Higher diopter values introduce more of the errors, and the most noticeable one is chromatic aberration, causing loss of sharpness as well as colour fringing. This can be partially cured with software in pp, but a better option is to use an achromatic lens, which will only introduce coma and curvature of field, but not chromatic aberration, so it will render the images crisper, with better sharpness. For most of our subjects in nature, curvature of field is not an issue, it only is important when we wish to reproduce linear things as postage stamps and the like. In fact, a telezoom lens with an achromatic closeup lens may render closeups of insects and flowers just as sharp as a macro lens would, provided the lens itself is of good quality. However, even a prime lens with the closeup attachment would not reproduce a postage stamp well, due to curvature of field and distortion, issues that are unnoticed in nature shots.

When it comes to focusing with "phase detection" AF systems, the attached lens will make no difference for the focusing system, so it will work as designed, although the distances are shorter. Also image stabilisation will work when a closeup lens is mounted. There will be no difference in functions. On the other hand, an extension tube will throw off both AF and stabilisation. None of those will work as designed in a camera with "phase detection" AF system when an extension tube is mounted between lens and body.

The range within which focusing will work is determined by the attachment diopter strength and the original close distance of the lens, which corresponds to a diopter value. A telephoto zoom that focuses to 1,1 m has a dioptric power of +1 at that distance (Nikkor 55-200) and will add between 0 and +1 diopters to the diopters of the attached lens by focusing. A superzoom lens that focuses to 45 cm (Nikkor 18-105) will have a dioptric power of +3 at that distance, hence it can add up to +3 diopters to the attachment that is put in front. This also tells us that it is meaningless to use a power of less than +3 on that particular lens, and with that refractive power an achromatic lens is required to render a sharp image.

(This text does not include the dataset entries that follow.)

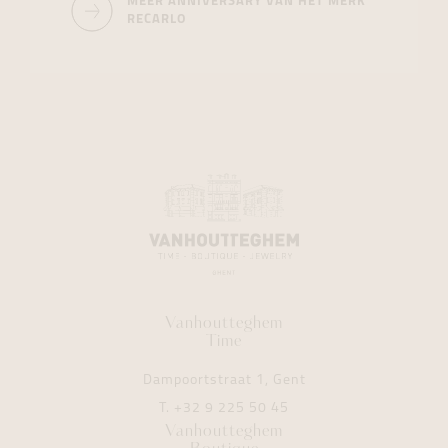
MEER ANNIVERSARY VAN HET MERK
RECARLO
Vanhoutteghem
Time
Dampoortstraat 1, Gent
T.
+32 9 225 50 45
Vanhoutteghem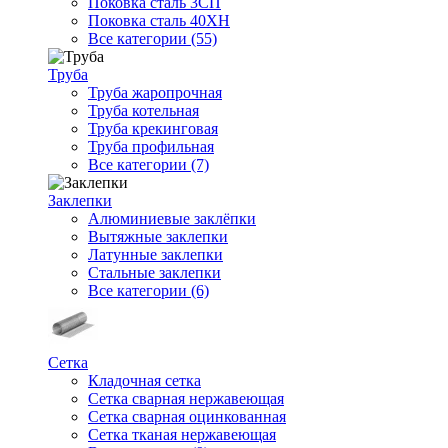
Поковка сталь 3СП
Поковка сталь 40ХН
Все категории (55)
Труба
Труба жаропрочная
Труба котельная
Труба крекинговая
Труба профильная
Все категории (7)
Заклепки
Алюминиевые заклёпки
Вытяжные заклепки
Латунные заклепки
Стальные заклепки
Все категории (6)
Сетка
Кладочная сетка
Сетка сварная нержавеющая
Сетка сварная оцинкованная
Сетка тканая нержавеющая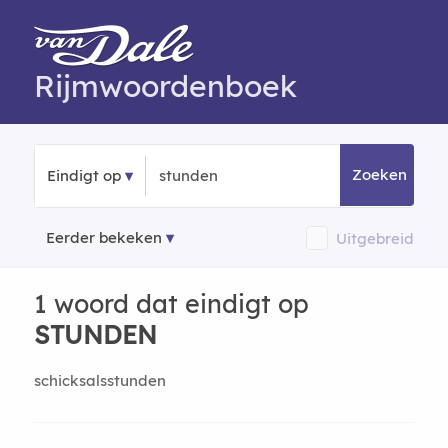
Rijmwoordenboek
Zoeken
Eindigt op
Eerder bekeken
Uitgebreid
1 woord dat eindigt op
STUNDEN
schicksalsstunden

To calculate the refractive power of the close distance of your lens, divide one metre by the distance between the front of the lens at close distance setting when it is in focus, i.e. when the subject is its close distance away from the sensor plane. Hence the close distance that is relevant is the one from the front of the lens and the close distance for the lens is calculated to be from the sensor plane. For the kit zoom that focuses to about 30 cm, about 10 cm should be subtracted from those 30 to get the dioptric power of focusing, hence it is more than +4 and more akin to +5 diopters. For the 18-55 kit lens it does not really make sense to use a closeup lens, but if you want one, the one that will get you closer is +5 diopters, and it must be achromatic, otherwise it cannot render any sharp image at all.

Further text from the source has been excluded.